In Which I Persist

Depression DID kick in after the pulmonary embolisms of New Year’s fame. I’m told that is normal after major heart/lung issues, and so I’m not too concerned. This depression is a little easier than others – no hints of a hospitalization looming! Suicidal thoughts are present, but they are less frequent and less insistent. Plus, I’m so Very Clear that I want to live, as a response to the blood clots that could have done more serious damage. I’m still afraid of dying, and apparently I came close (well, was on the path?), and I don’t want to, despite the lying suicidal thoughts that persist. But I persist harder.
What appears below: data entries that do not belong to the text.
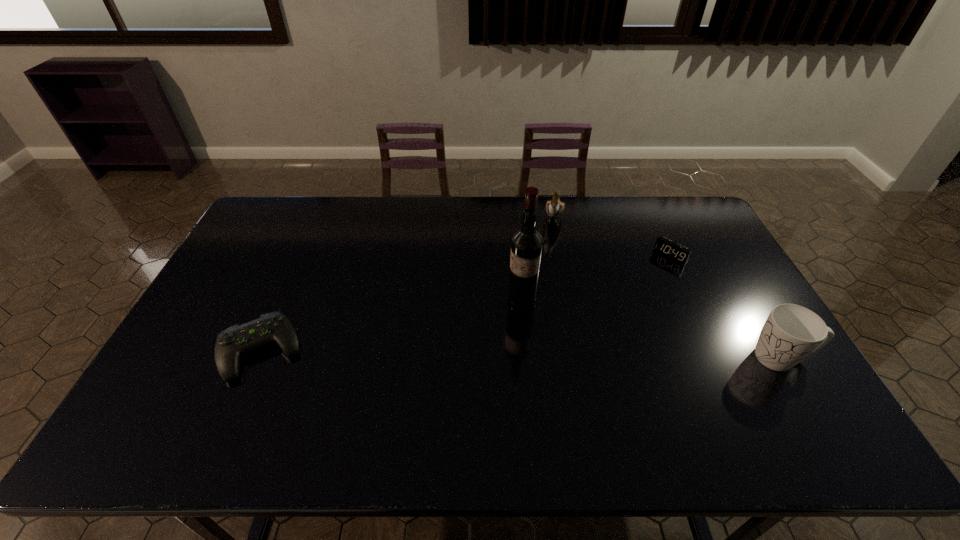 Identify the location of free space in the image that satisfies the following two spatial constraints: 1. on the front side of the leftmost object; 2. on the side of the mug with the handle. The height and width of the screenshot is (540, 960). (257, 357). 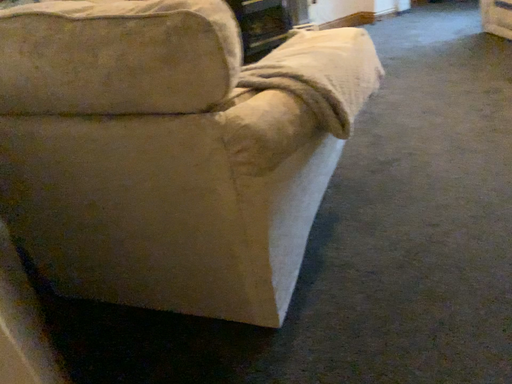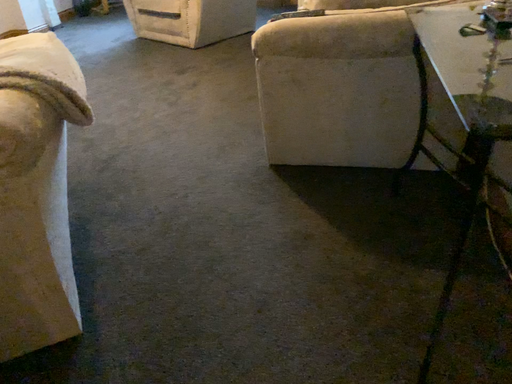 Question: Which way did the camera rotate in the video?

Choices:
 (A) rotated left
 (B) rotated right

Answer: (B) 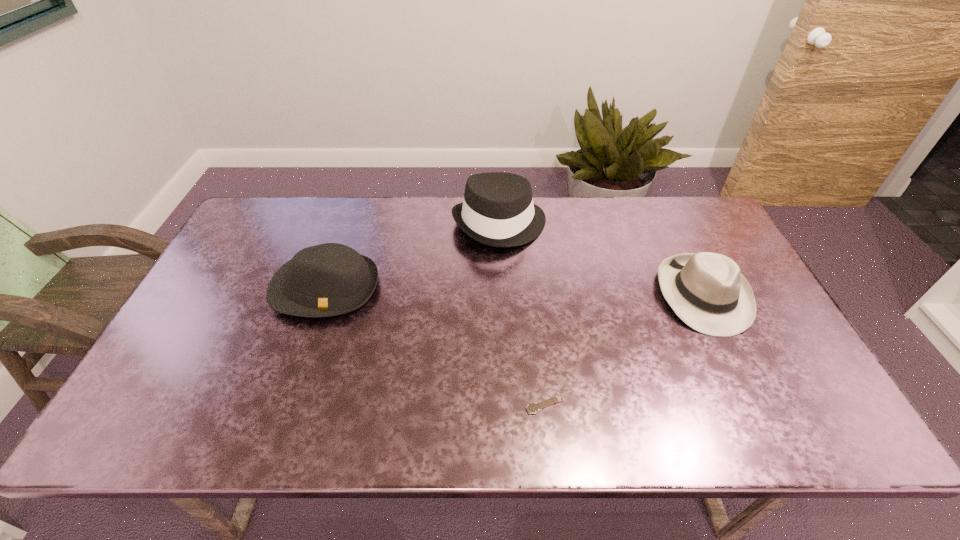 In order to click on vacant area that lies between the leftmost fedora and the tallest object in this screenshot , I will do `click(413, 256)`.

Where is `free space between the leftmost object and the rightmost object`? The width and height of the screenshot is (960, 540). free space between the leftmost object and the rightmost object is located at coordinates (515, 291).

The width and height of the screenshot is (960, 540). Find the location of `vacant space in between the leftmost fedora and the rightmost fedora`. vacant space in between the leftmost fedora and the rightmost fedora is located at coordinates (515, 291).

Identify the location of vacant space that's between the rightmost object and the watch. (624, 349).

This screenshot has height=540, width=960. Identify the location of vacant region between the watch and the leftmost object. coord(435,346).

Locate an element on the screen. The height and width of the screenshot is (540, 960). empty space between the leftmost object and the rightmost object is located at coordinates (515, 291).

Where is `free area in between the nearest object and the leftmost object`? free area in between the nearest object and the leftmost object is located at coordinates (435, 346).

Locate an element on the screen. Image resolution: width=960 pixels, height=540 pixels. empty space that is in between the leftmost object and the tallest fedora is located at coordinates (413, 256).

The image size is (960, 540). In order to click on free space between the leftmost object and the rightmost fedora in this screenshot , I will do `click(515, 291)`.

You are a GUI agent. You are given a task and a screenshot of the screen. Output one action in this format:
    pyautogui.click(x=<x>, y=<y>)
    Task: Click on the object that stands as the second closest to the rightmost object
    
    Given the screenshot: What is the action you would take?
    pyautogui.click(x=532, y=408) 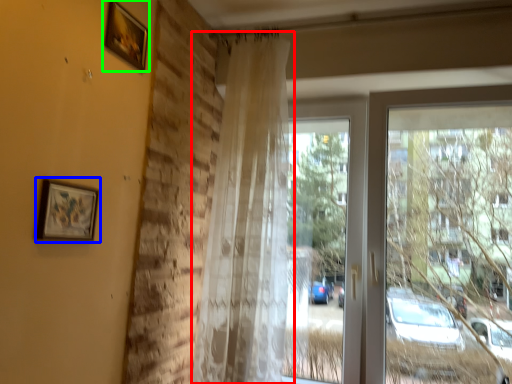 Question: Based on their relative distances, which object is farther from curtain (highlighted by a red box)? Choose from picture frame (highlighted by a blue box) and picture frame (highlighted by a green box).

That is my mantra, ever since it was said of Elizabeth Warren, “Nevertheless, she persisted.” I persist. That’s what I do. Call it strength, call it bravery; those are not what I feel. I persist. I wake up everyday into a depressed reality with little to no sense of purpose, and I make a day of it: I do errands. I bill insurance or go to the doctor. I do housework. I watch too much tv. Sometimes I’m crafty or arty these days, as I watch tv. I cuddle my sweetheart. Then I go to bed into broken sleep, despite sleep meds. I wake up the next day to do it again. I persist.

I wish I could do more. I don’t have mental energy for more, even when my body wishes for it. Yet I persist in the belief that I will be capable for more someday. Some days I try. Some days I’m able to add something to errands and do something fun. Or I can go for a short walk to satisfy the itch in my body to move more (This happens infrequently as I live with severe chronic pain after a long spinal fusion as a child).

So even though I’m depressed, I persist. And there is some small glimmer of hope that persisting will lead to something more, someday. Persisting is boring, fwiw. But I’m alive.

6 responses to “In Which I Persist

  1. Good for you, persisting! I call my daily existance without improvement ‘survival of the fittest’.
    Keep persisting and don’t let the mental health goblins conquer you. You’re already ahead of me doing crafts and chores.I am at tiny daily goal stage.
    (I know it sounds like I am trivializing our struggle with that term, but for me, calling my mental health disorders ‘goblins’ takes some of its power away and makes me feel like I have a fighting chance, sorry if it offends.)

    • I used to think in terms of “survival” when the SI was so bad I could barely live at all. So persisting is a step up for me, I think? Tiny daily goals are what I’ve got. It seems trivial against what my others do with bipolar! Work even!

      • morgueticiaatoms

        Have you noticed how we (often unknowingly) belittle ourselves with comments like ‘compared to what others with the same disorder do’? I find myself doing it more often that I’d like and it is unfair to us.
        We did not ask for this. We do not judge people whose bones heal faster so their broken leg keeps them down less time than a slow healer. So why are we so damn hard on ourselves?
        I think it is societal programming.
        We need to accept that in spite of the DSM books used to define the symptoms making us one size fits all…Every person’s struggle/condition is unique to them and so should be the time it takes to heal or regain equlibrium or whatver.
        I think you are doing a fabulous job, so just keep doing it. ❤

  2. Persisting is a very good thing.

  3. Persisting is a good word for the struggles one faces every day during a depression. If one does that for long enough it might just become living.